[[ SOURCE MATERIAL, beginning ]]

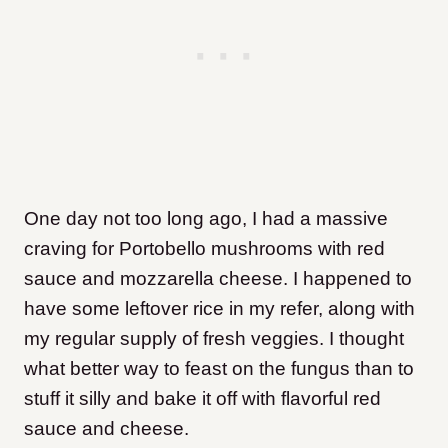
One day not too long ago, I had a massive
craving for Portobello mushrooms with red
sauce and mozzarella cheese. I happened to
have some leftover rice in my refer, along with
my regular supply of fresh veggies. I thought
what better way to feast on the fungus than to
stuff it silly and bake it off with flavorful red
sauce and cheese.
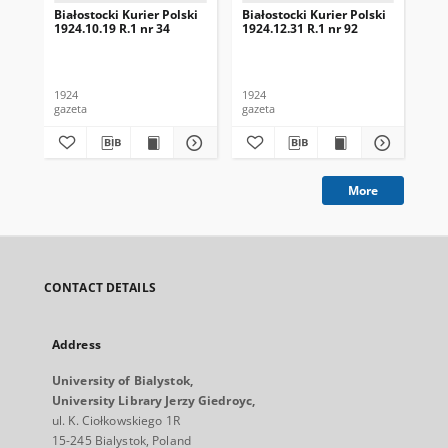
Białostocki Kurier Polski
Białostocki Kurier Polski
Bia
1924.10.19 R.1 nr 34
1924.12.31 R.1 nr 92
192
1924
1924
192
gazeta
gazeta
gaz
More
CONTACT DETAILS
Address
University of Bialystok,
University Library Jerzy Giedroyc,
ul. K. Ciołkowskiego 1R
15-245 Bialystok, Poland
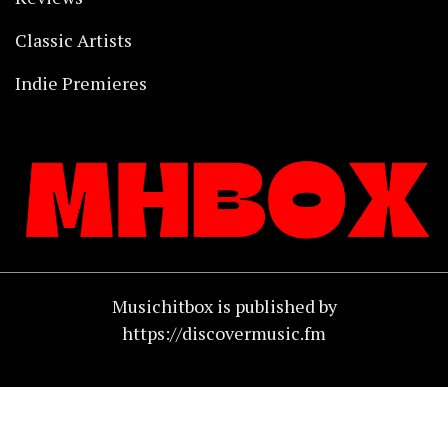
Classic Artists
Indie Premieres
Musichitbox is published by
https://discovermusic.fm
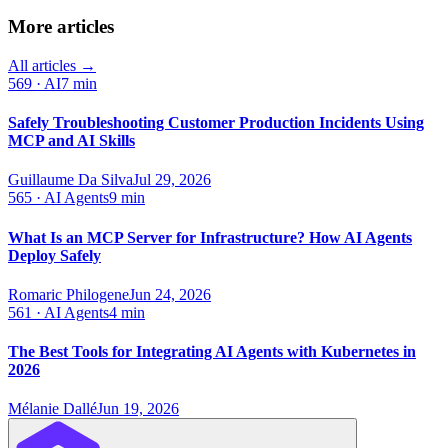
More articles
All articles →
569
·
AI
7 min
Safely Troubleshooting Customer Production Incidents Using
MCP and AI Skills
Guillaume Da Silva
Jul 29, 2026
565
·
AI Agents
9 min
What Is an MCP Server for Infrastructure? How AI Agents
Deploy Safely
Romaric Philogene
Jun 24, 2026
561
·
AI Agents
4 min
The Best Tools for Integrating AI Agents with Kubernetes in
2026
Mélanie Dallé
Jun 19, 2026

[[ SOURCE MATERIAL, end ]]

■ **WHAT THE TASK ASKS**
Return only what runs from the line containing "The Best Tools" to the last line of the records above, both ends included, exactly as written.

■ **ANSWER AREA**
The Best Tools for Integrating AI Agents with Kubernetes in
2026
Mélanie Dallé
Jun 19, 2026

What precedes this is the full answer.